NOTE: Why you cannot just allocate slice and release and in new iteration allocate and release again etc? Go should know it has available space and just reuses that no? (: Well, it’s not that easy. TL;DR is that Go Garbage Collection runs periodically or on certain cases (big heap), but definitely not on every iteration of your loop (that would be super slow). Read more in details here.

Avoid 🔥
var messages []string
for _, msg := range recv {
    messages = append(messages, msg)

    if len(messages) > maxMessageLen {
        marshalAndSend(messages)
        // This creates new array. Previous array
        // will be garbage collected only after
        // some time (seconds), which
        // can create enormous memory pressure.
        messages = []string
    }
}
Better 🤓
var messages []string
for _, msg := range recv {
	messages = append(messages, msg)

	if len(messages) > maxMessageLen {
		marshalAndSend(messages)
		// Instead of new array, reuse
		// the same, with the same capacity,
		// just length equals to zero.
		messages = messages[:0]
	}
}

Readability #

The part that all Gophers love ❤️ How to make code more readable?

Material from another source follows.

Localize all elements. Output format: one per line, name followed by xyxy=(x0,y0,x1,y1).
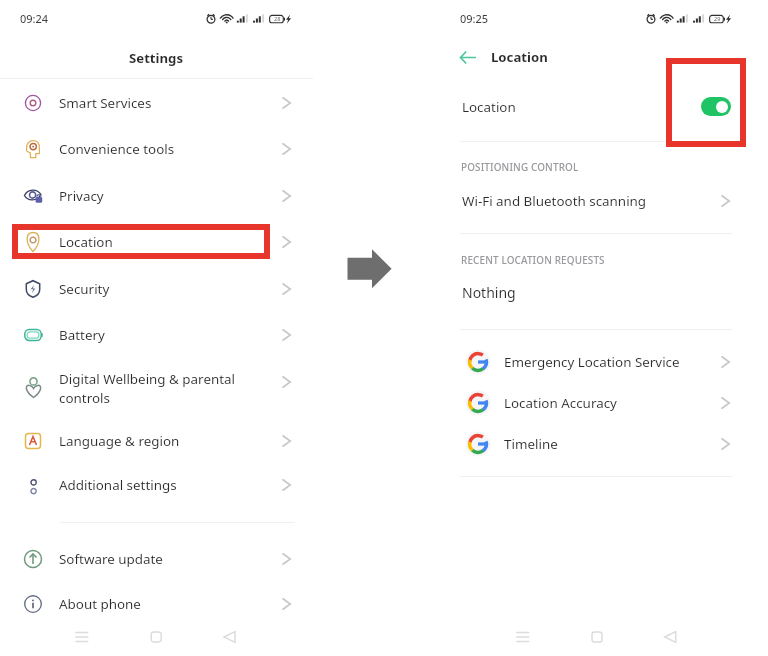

For the Thanos Team, readability is about programming in a way that does not surprise the reader of the code. All the details and inconsistencies can distract or mislead the reader, so every character or newline might matter. That’s why we might be spending more time on every Pull Requests’ review, especially in the beginning, but for a good reason! To make sure we can quickly understand, extend and fix problems with our system.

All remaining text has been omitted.